À Limoges comme ailleurs, le 20 mars fut jour de manifestation pour le monde de la culture. Depuis l’Espace Noriac, salle d’exposition et de spectacles, la musique du cortège nous parvient. On aperçoit même quelques pancartes et banderoles, réclamant l’annulation de la réforme de l’assurance chômage et la réouverture des lieux culturels. Le combat se joue différemment pour l’équipe des Francophonies en Limousin – Des écritures à la scène : par la tenue de la première édition des Zébrures du printemps. Un festival dédié aux écritures francophones, qui prend la suite des Nouvelles Zébrures organisées par les Francophonies jusqu’en 2019, année d’arrivée d’un nouveau directeur : le metteur en scène, conteur et comédien burkinabé Hassane Kassi Kouyaté, qui tient avec ce rendez-vous à « mettre en valeur les processus d’écriture d’auteurs francophones aux origines et aux esthétiques très diverses ». Pour en accompagner ensuite certains jusqu’à la mise en scène, et programmer les spectacles issus de cette recherche dans le cadre des Zébrures d’automne. En Limousin, les Francophonies ont de la suite dans les idées.

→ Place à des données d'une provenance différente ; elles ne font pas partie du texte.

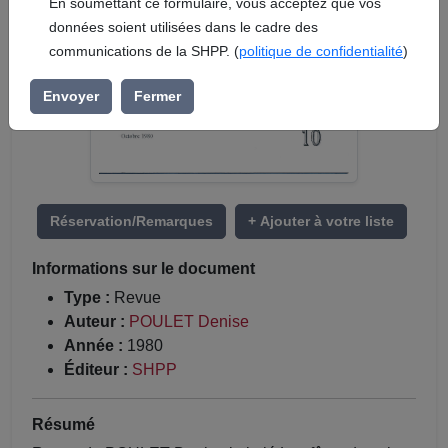
En soumettant ce formulaire, vous acceptez que vos
données soient utilisées dans le cadre des
communications de la SHPP. (
politique de confidentialité
)
Envoyer
Fermer
Réservation/Remarques
+ Ajouter à votre liste
Informations sur le document
Type :
Revue
Auteur :
POULET Denise
Année :
1980
Éditeur :
SHPP
Résumé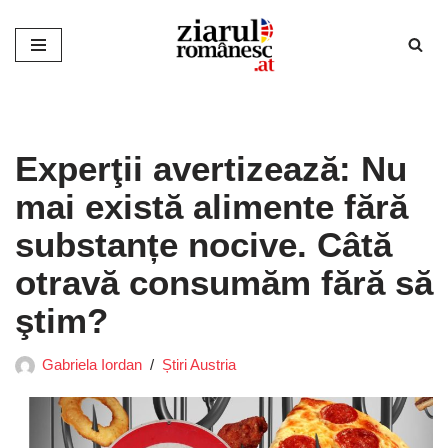
Sari
la
conținut
Experţii avertizează: Nu
mai există alimente fără
substanțe nocive. Câtă
otravă consumăm fără să
ştim?
Gabriela Iordan
Știri Austria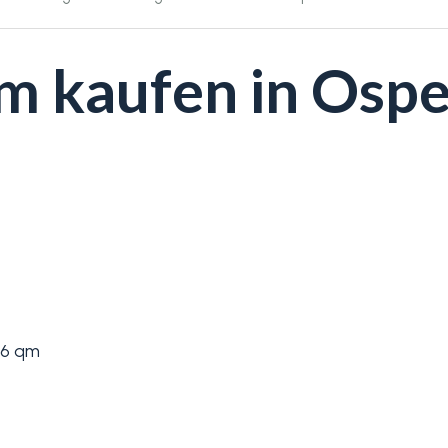
 kaufen in Osped
6 qm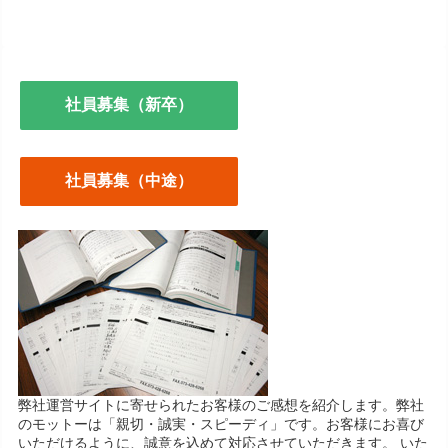
社員募集（新卒）
社員募集（中途）
弊社運営サイトに寄せられたお客様のご感想を紹介します。弊社
のモットーは「親切・誠実・スピーディ」です。お客様にお喜び
いただけるように、誠意を込めて対応させていただきます。 いた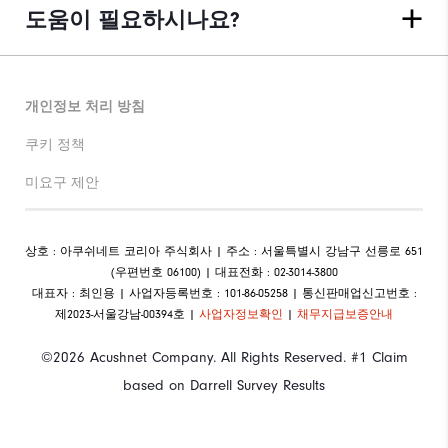
도움이 필요하시나요?
개인정보 처리 방침
쿠키 정책
미요구 제안
상호 : 아쿠쉬네트 코리아 주식회사 | 주소 : 서울특별시 강남구 선릉로 651
(우편번호 06100) | 대표전화 : 02-3014-3800
대표자 : 최인용 | 사업자등록번호 : 101-86-05258 | 통신판매업신고번호 :
제2023-서울강남-00394호 |
사업자정보확인
|
채무지급보증안내
©2026 Acushnet Company. All Rights Reserved. #1 Claim
based on Darrell Survey Results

« Il s’agit de mettre en avant l’ensemble du processus de création », nous expliquait le directeur dans un entretien en juin dernier, où il disait aussi s’intéresser « aux artistes chez qui la langue française cohabite avec d’autres langues ». Ce qui est en effet le cas de plusieurs des textes présentés en lectures aux Zébrures du printemps. Parmi lesquels, L’amour telle une cathédrale ensevelie du dramaturge, romancier, metteur en scène, poète et comédien haïtien Guy Régis Junior, familier de longue date des Francophonies en Limousin, et Sur les pas de Kateb Yacine de Mohamed Kacimi, qui restitue le parcours du poète algérien Kateb Yacine (1929 – 1989). Dans ces deux belles propositions comme dans les huit autres de cette édition particulière des Zébrures, l’écriture s’offre en partage avec un minimum d’artifices. Elles illustrent bien la vision de la francophonie que souhaite porter Hassane Kassi Kouyaté : résolument diverse, ouverte au monde.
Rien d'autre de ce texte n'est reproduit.